(Saved data entries)
══════════════════════════════
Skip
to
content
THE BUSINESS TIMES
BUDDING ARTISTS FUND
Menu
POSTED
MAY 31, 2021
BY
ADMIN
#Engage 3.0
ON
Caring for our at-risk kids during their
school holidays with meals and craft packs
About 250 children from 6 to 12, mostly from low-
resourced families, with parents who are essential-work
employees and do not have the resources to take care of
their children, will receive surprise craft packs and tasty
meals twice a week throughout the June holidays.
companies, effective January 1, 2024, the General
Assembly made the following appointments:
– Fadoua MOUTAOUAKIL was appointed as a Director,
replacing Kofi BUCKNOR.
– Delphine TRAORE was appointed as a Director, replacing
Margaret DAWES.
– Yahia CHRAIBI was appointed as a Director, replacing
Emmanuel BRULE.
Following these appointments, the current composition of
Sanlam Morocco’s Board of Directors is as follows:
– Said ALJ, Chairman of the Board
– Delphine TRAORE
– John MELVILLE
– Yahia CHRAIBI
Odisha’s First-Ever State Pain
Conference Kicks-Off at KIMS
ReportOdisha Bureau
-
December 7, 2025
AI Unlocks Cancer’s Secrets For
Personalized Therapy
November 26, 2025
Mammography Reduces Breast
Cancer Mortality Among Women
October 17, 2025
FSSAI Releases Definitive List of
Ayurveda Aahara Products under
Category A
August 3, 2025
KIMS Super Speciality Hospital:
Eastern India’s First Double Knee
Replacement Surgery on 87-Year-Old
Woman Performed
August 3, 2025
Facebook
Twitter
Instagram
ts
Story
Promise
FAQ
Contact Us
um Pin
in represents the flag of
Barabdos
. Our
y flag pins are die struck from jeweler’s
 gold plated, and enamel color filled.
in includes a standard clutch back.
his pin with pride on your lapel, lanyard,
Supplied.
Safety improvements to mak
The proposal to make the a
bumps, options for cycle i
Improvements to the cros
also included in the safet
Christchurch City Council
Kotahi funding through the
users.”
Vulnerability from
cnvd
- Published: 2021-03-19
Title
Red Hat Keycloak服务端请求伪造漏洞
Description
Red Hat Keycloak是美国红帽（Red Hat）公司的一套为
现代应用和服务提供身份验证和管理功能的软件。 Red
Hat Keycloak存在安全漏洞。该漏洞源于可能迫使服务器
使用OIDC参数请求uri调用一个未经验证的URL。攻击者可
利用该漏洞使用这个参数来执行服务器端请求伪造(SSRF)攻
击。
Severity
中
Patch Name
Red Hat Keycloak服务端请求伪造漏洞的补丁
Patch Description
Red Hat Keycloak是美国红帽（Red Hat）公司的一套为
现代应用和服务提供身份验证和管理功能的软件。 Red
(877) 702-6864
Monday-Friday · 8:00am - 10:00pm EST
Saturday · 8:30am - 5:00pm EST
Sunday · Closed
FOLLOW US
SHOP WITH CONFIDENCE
══════════════════════════════
Copy whichever lines of the records above contain the word "appointments".

**Exercise output**
Assembly made the following appointments:
Following these appointments, the current composition of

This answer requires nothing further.